Pretreatment identification of predisposing risk factors and the assessment of cardiac function before and at intervals during and after therapy with cardiotoxic agents are necessary. In clinical practice, surveillance is largely performed using TTE or MUGA. Imaging strategies that detect cardiac injury before overt LV systolic dysfunction provide an opportunity for early intervention and improved cardiac outcomes. Appropriately designed clinical trials are needed to clarify optimal surveillance strategies and schedules, the cost-effectiveness of various approaches, and the appropriate management based on imaging findings.

EPILOGUE

The patient presented in the case vignette was immediately initiated on an ACE inhibitor and a beta-blocker, with up-titration of each to the maximum tolerated doses. Cardiovascular risk factor screening did not identify any additional contributing or alternative cause for cardiomyopathy. Cardiac MRI was negative for stress-induced perfusion abnormalities, demonstrating a nonspecific, nondilated cardiomyopathy with an LVEF of 41%. A diagnosis of anthracycline-associated cardiomyopathy was made.
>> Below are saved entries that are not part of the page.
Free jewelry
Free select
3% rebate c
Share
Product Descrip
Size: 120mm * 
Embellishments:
Repeat TTE performed 4 weeks after the initiation of heart failure therapy confirmed an interval improvement in LVEF from 45% to 50%. Given the compelling survival advantage offered by trastuzumab for the patient’s cancer type, the multidisciplinary consensus was to commence trastuzumab and continue heart failure therapies concurrently.
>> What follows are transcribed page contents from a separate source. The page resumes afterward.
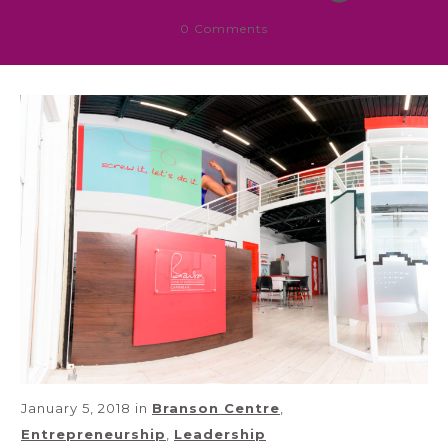
0
Comments
January 5, 2018
in
Branson Centre
,
Entrepreneurship
,
Leadership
Surveillance TTE was performed every 3 weeks before each trastuzumab dose; a troponin assay and NT-pro-BNP were drawn after each dose. At 3 months, LVEF remained stable at 50% in the absence of symptoms, and all biomarkers since trastuzumab initiation were within normal limits. Intervals between surveillance echocardiograms were extended to every 2 months for the remainder of trastuzumab therapy, and post-dose biomarker surveillance was discontinued. Trastuzumab therapy was then continued for 1 year without event. The patient currently remains free of recurrent cancer 2 years following the completion of trastuzumab, continues on ACE inhibitor and beta-blocker therapy, and undergoes a routine surveillance TTE annually. The most recent TTE confirms a recovery of LVEF to 60% (Video 2).

Supplementary Material

Movie 1

Video 1: Non-dilated, globally hypokinetic left ventricle and mild dilatation of the right ventricle.

Movie 2

Video 2: Normal left ventricular function available at http://www.medical.theclinics.com/

KEY POINTS.

• The prevalence of chemotherapy-related cardiac disease is increasing and management requires a multidisciplinary approach from cardiologists and oncologists.
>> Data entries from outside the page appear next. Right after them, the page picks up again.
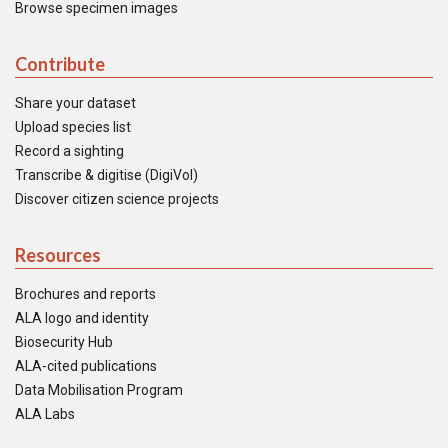
Browse specimen images
Contribute
Share your dataset
Upload species list
Record a sighting
Transcribe & digitise (DigiVol)
Discover citizen science projects
Resources
Brochures and reports
ALA logo and identity
Biosecurity Hub
ALA-cited publications
Data Mobilisation Program
ALA Labs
• Pretreatment identification of predisposing risk factors and assessment of cardiac function before and at intervals during and after therapy with cardiotoxic agents are necessary.

• In clinical practice, surveillance is largely performed using transthoracic echocardiography or multi-gated radionuclide angiography. Imaging strategies that detect cardiac injury before overt left ventricular systolic dysfunction provide an opportunity for early intervention and improved cardiac outcomes.

CASE VIGNETTE.

A 41-year-old woman with no previous cardiac history was diagnosed with stage II invasive ductal carcinoma of the right breast. Pathology confirmed that the tumor was estrogen receptor negative, progesterone receptor negative, and human epidermal receptor (HER)-2 positive. Initial chemotherapy consisted of doxorubicin, to a cumulative dose of 240 mg/m², and adjuvant cyclophosphamide. Transthoracic echocardiography on completion of this regimen revealed left ventricular systolic dysfunction, with an estimated left ventricular ejection fraction (LVEF) of 40% to 45% (Video 1), whereas pretreatment LVEF had been normal at 60%. Her oncologist had planned to commence adjuvant trastuzumab, a monoclonal antibody targeting HER2, because a meta-analysis of randomized controlled trials suggested that adjuvant trastuzumab would offer this patient a 34% lower relative risk of mortality, a 36% lower relative risk of locoregional recurrence, and 40% lower relative risk of distant recurrence compared with chemotherapy without trastuzumab.¹ She was referred to the cardio-oncology clinic for further evaluation and management of her cardiomyopathy and for assessment of cardiac suitability for trastuzumab therapy.